The conventional rotary friction welding process requires at least one of the parts being joined to be rotated and has the practical limitation of joining regular shaped components, preferably circular in cross-section and limited in their length. Short tubes or round bars of the same diameter are a good example.
The linear reciprocating process also requires movement of the parts being joined. This process uses a straight-line back and forth motion between the two parts to generate the friction. Regularity of the parts being joined is not as necessary with this process; however, movement of the part during welding is essential.
The obvious limitation of both these processes is the joint design and component geometry restriction. At least one of the parts being joined must have an axis of symmetry and be capable of being rotated or moved about that axis.
Friction stir welding (FSW) is capable of fabricating either butt or lap joints, in a wide range of materials thickness and lengths. During FSW, heat is generated by rubbing a non-consumable tool on the substrate intended for joining and by the deformation produced by passing a tool through the material being joined. The rotating tool creates volumetric heating, so as the tool is progressed, a continuous joint is created. FSW, like other types of friction welds, is largely solid state in nature. As a result, friction stir welds are not susceptible to solidification related defects that may hinder other fusion welding processes. The FSW process is diagrammed in fig 1. The parts intended for joining are usually arranged in a butt configuration. The rotating tool is then brought into contact with the work pieces. The tool has two basic components: the probe, which protrudes from the lower surface of the tool, and the shoulder, which is relatively large diameter. The length of the probe is typically designed to match closely the thickness of the work pieces. Welding is initiated by first plunging the rotating probe into the work pieces until the shoulder is in close contact with the component top surface. Friction heat is generated as the rotating shoulder rubs on the top surface under an applied force. Once sufficient heat is generated and conducted into the work piece, the rotating tool is propelled forward. Material is softened by the heating action of the shoulder, and transported by the probe across the bondline, facilitating the joint.
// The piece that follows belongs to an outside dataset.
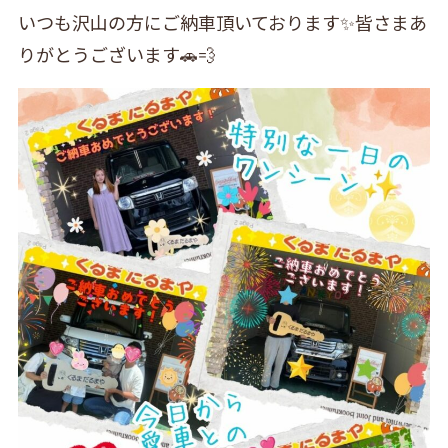
いつも沢山の方にご納車頂いております✨皆さまあ
りがとうございます🚗💨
One limitation of the FSW process is mechanical stability of the tool at operating temperature. During FSW, the tool is responsible for not only heating the substrate material to forging temperatures, but also providing the mechanical action of forging. Therefore, tool material must be capable of sustaining high forging loads and temperatures in contact with the deforming substrate material without either excessive wear or deformation. As a result, the bulk of the FSW applications have involved low forging temperature materials. Of these, the most important class of materials has been aluminum. A range of virtually all classes of aluminum alloys have been successfully friction stir welded. These include the 1xxx, 2xx, 3xxx, 4xxx, 5xxx, 6xxx and 7xxx alloys, as well as the newer Al-Li alloys. Each alloy system is metallurgically distinct. Furthermore, different alloys within the given class may have different forging characteristics. As a result, processing for each alloy may vary. However, high-integrity joints can be obtained in all classes.
Because of the potential of advantages over arc welding in some applications associated with this processes, FSW has received interest from many areas of industry working with aluminum. The advantages include the ability to produce long lengths of welds in aluminum without any melting of the base material. This provides important metallurgical advantages when compared to conventional arc welding. Melting of the base material does not occur with FSW and this eliminates the possibility of solidification cracking which is often a problem when arc welding some aluminum alloys. Other advantages may include: low distortion associated with lower heating during the welding process; elimination of porosity problems that are challenging when arc welding aluminum; minimum edge preparation, as butt joints are typically performed with a square-butt preparation; and, the absence of welding consumables such as shielding gas or filler material.
The friction stir welding process is being used and/or evaluated for use within the aerospace, military vehicle, aircraft, automotive, shipbuilding, railway rolling stock industries and most likely others.